### Your task:
Retype only the lines running from the beginning of the entries below to the line with "Indonesia mengalami peningkatan prestasi", both included. Do not include pictures.

── Excerpted data ──

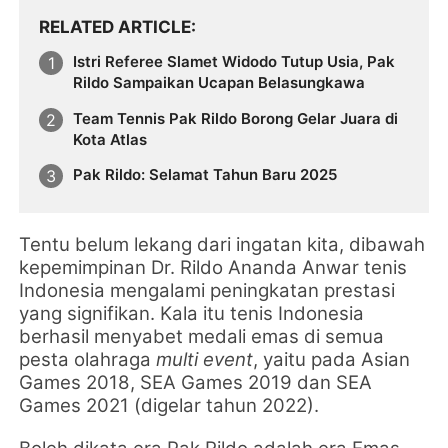
RELATED ARTICLE
Istri Referee Slamet Widodo Tutup Usia, Pak
Rildo Sampaikan Ucapan Belasungkawa
Team Tennis Pak Rildo Borong Gelar Juara di
Kota Atlas
Pak Rildo: Selamat Tahun Baru 2025
Tentu belum lekang dari ingatan kita, dibawah
kepemimpinan Dr. Rildo Ananda Anwar tenis
Indonesia mengalami peningkatan prestasi
yang signifikan. Kala itu tenis Indonesia
berhasil menyabet medali emas di semua
pesta olahraga
multi event
, yaitu pada Asian
Games 2018, SEA Games 2019 dan SEA
Games 2021 (digelar tahun 2022).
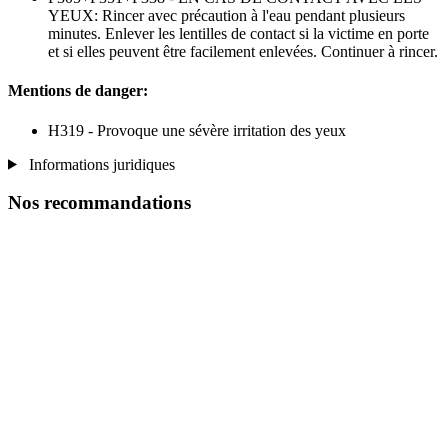
YEUX: Rincer avec précaution à l'eau pendant plusieurs
minutes. Enlever les lentilles de contact si la victime en porte
et si elles peuvent être facilement enlevées. Continuer à rincer.
Mentions de danger:
H319 - Provoque une sévère irritation des yeux
Informations juridiques
Nos recommandations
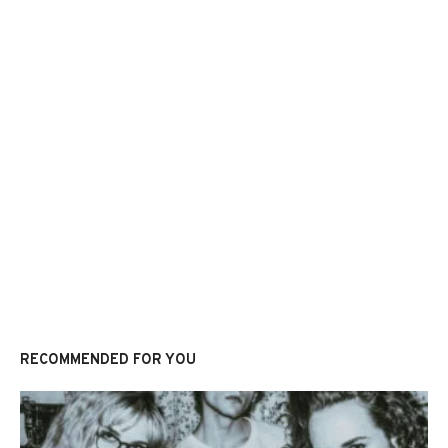
RECOMMENDED FOR YOU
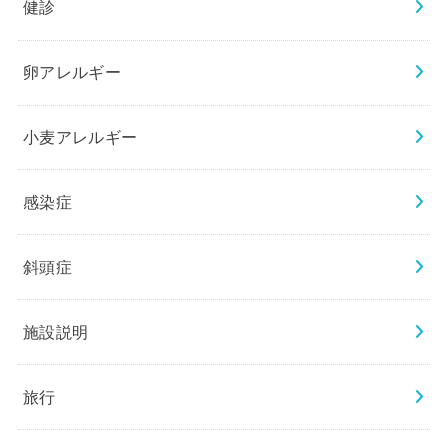
健診
卵アレルギー
小麦アレルギー
感染症
斜頭症
施設説明
旅行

───

### Reply to the task:
RELATED ARTICLE
Istri Referee Slamet Widodo Tutup Usia, Pak
Rildo Sampaikan Ucapan Belasungkawa
Team Tennis Pak Rildo Borong Gelar Juara di
Kota Atlas
Pak Rildo: Selamat Tahun Baru 2025
Tentu belum lekang dari ingatan kita, dibawah
kepemimpinan Dr. Rildo Ananda Anwar tenis
Indonesia mengalami peningkatan prestasi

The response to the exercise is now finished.